Malgré tout, l'inflexion politique confirmait le chemin emprunté. Yumi hochait doucement avant de reporter son intérêt vers .

« Tracked par ce type, tes nuits ne devaient pas être douces, . Un soulagement minimum venait du sexe opposé, peut-être. »

« …Que Ferme soit masculin ou féminin, l'absurdité ne fluctuerait jamais. »

« Hahaha. Tes joues rougissaient déjà. Cette spontanéité te allait divinement bien. »

Avivant son coloris facial, repoussa verbalement Yumi.

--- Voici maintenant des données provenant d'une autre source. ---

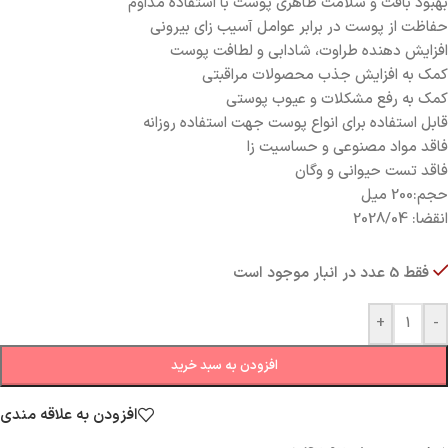
بهبود بافت و سلامت ظاهری پوست با استفاده مداوم
حفاظت از پوست در برابر عوامل آسیب زای بیرونی
افزایش دهنده طراوت، شادابی و لطافت پوست
کمک به افزایش جذب محصولات مراقبتی
کمک به رفع مشکلات و عیوب پوستی
قابل استفاده برای انواع پوست جهت استفاده روزانه
فاقد مواد مصنوعی و حساسیت زا
فاقد تست حیوانی و وگان
حجم:200 میل
انقضا: 2028/04
فقط 5 عدد در انبار موجود است
+
-
افزودن به سبد خرید
افزودن به علاقه مندی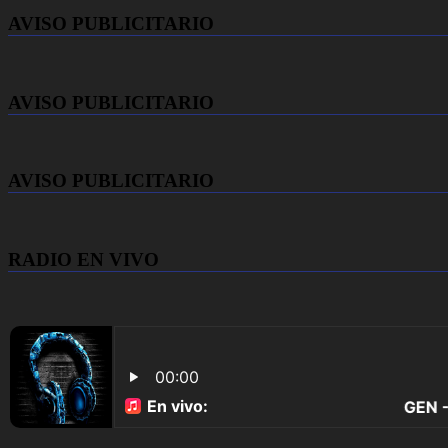
AVISO PUBLICITARIO
AVISO PUBLICITARIO
AVISO PUBLICITARIO
RADIO EN VIVO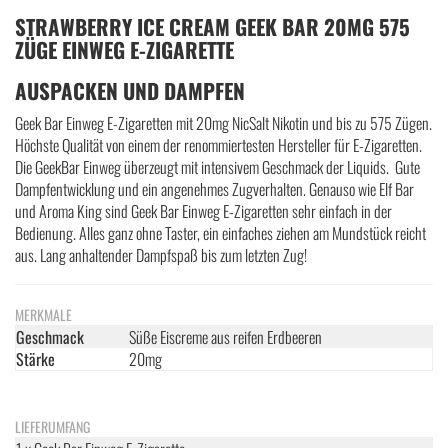
STRAWBERRY ICE CREAM GEEK BAR 20MG 575
ZÜGE EINWEG E-ZIGARETTE
AUSPACKEN UND DAMPFEN
Geek Bar Einweg E-Zigaretten mit 20mg NicSalt Nikotin und bis zu 575 Zügen.
Höchste Qualität von einem der renommiertesten Hersteller für E-Zigaretten.
Die GeekBar Einweg überzeugt mit intensivem Geschmack der Liquids. Gute
Dampfentwicklung und ein angenehmes Zugverhalten. Genauso wie Elf Bar
und Aroma King sind Geek Bar Einweg E-Zigaretten sehr einfach in der
Bedienung. Alles ganz ohne Taster, ein einfaches ziehen am Mundstück reicht
aus. Lang anhaltender Dampfspaß bis zum letzten Zug!
MERKMALE
Geschmack
Süße Eiscreme aus reifen Erdbeeren
Stärke
20mg
LIEFERUMFANG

Charmé mais détournant volontairement son regard, Chim=Sudra feignit l'indifférence tandis que la camarade de faction de Ratzu retenait un fou rire.

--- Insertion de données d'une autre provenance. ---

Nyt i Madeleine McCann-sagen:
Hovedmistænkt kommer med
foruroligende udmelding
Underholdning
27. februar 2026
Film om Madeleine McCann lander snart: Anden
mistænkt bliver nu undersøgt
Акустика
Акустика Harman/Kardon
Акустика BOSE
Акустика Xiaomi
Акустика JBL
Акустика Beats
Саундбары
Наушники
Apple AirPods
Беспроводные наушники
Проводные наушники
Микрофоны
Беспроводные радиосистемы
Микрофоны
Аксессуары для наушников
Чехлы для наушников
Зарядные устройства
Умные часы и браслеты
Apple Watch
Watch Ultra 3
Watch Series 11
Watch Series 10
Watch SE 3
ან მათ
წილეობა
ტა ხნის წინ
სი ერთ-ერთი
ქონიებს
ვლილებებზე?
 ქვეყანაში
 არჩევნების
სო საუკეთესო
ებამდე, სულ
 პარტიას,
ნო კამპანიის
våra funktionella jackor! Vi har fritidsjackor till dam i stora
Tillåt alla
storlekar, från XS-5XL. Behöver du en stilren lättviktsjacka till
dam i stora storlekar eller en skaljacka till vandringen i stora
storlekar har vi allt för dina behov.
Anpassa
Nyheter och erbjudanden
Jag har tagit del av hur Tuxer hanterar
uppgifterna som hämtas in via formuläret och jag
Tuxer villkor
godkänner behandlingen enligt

« Bref, avec et les aînés derrière nous, aucune menace potentielle. Protégez-vous simplement mutuellement, Asta ? »

« Merci de ta sollicitude. J'apprécierais pleinement le gala urbain. »

Glanant rapidement quelques préparations carnées, Yumi regagna ensuite le hangar ouvert.

Immédiatement, la compagne de Ratzu, revenue à un calme neutre, inclina sa tête vers moi.

« Yumi vouait une aversion marquée pour ces aristocrates métropolitains. Personnellement, je ne les percevais pas comme nocifs… Convenait-il néanmoins de rester en alerte ? »

« Aucune certitude pour ma part. Son caractère demeurait intrinsèquement opaque. »

« Compris. Beaucoup d'habitants forestiers adoptaient cette attitude prudente. =Ruu ou Yun=Sudra entre autres. »

« Attendez… Yun=Sudra partagerait cet avis ? »

« Exactement. C'était pourquoi il militait activement pour construire des relations saines et réciproques. »

Retournant sa vue de la artère principale vers nous, Chim=Sudra valida la perspective.

« J'en avais également entendu parler. Il jugeait mon approche envers Asta insuffisante. »

La mentalité divergeait peu de celle entretenue par =Ruu.

Sa retenue expressive provenait vraisemblablement de différences constitutionnelles fondamentales. Contrairement à =Ruu, dont les émotions jaillissaient impulsivement.

« Je souhaitais désamorcer ces tensions en forgeant des liens authentiques, tel que Yun=Sudra. Je maintiens fermement l'idée que Ferme conservait une nature fondamentalement droite. »

« Certainement. Mes échanges limités ne m'avaient laissé percevoir aucune falsification délibérée. »

Soulevant une grimace méditative, Chim=Sudra s'effleura le crâne.

« Néanmoins, déchiffrer cet esprit noble semblait impossible. L'absence manifeste de dissimulation contrastait avec l'impossibilité perceptive… créait un trouble inexplicable. »

« Possiblement. Ferme opérait peut-être selon une logique radicalement étrangère. Convaincu de livrer intégralement sa réalité sans retenue, tandis que nous manquions les clés d'interprétation correspondantes. »

À ma connaissance exclusive, Gazlan=Lutim demeurait le seul individu capable d'appréhender cette complexité structurelle.

Pourtant, Gazlan=Lutim éprouvait lui-même difficultés à formaliser clairement cette essence humaine aux tiers. Ferme incarnait incontestablement une nature labyrinthique.

(Sauf que cette rencontre protocolaire apportait un éclaircissement partiel, ce serait déjà très favorable.)

Prenant cette conclusion comme directive finale, je recentrai ma concentration opérationnelle.

Il subsistait un petit quart d'heure avant clôture officielle. Les artères débordaient de piétons, annihilant définitivement tout risque d'invendus persistants.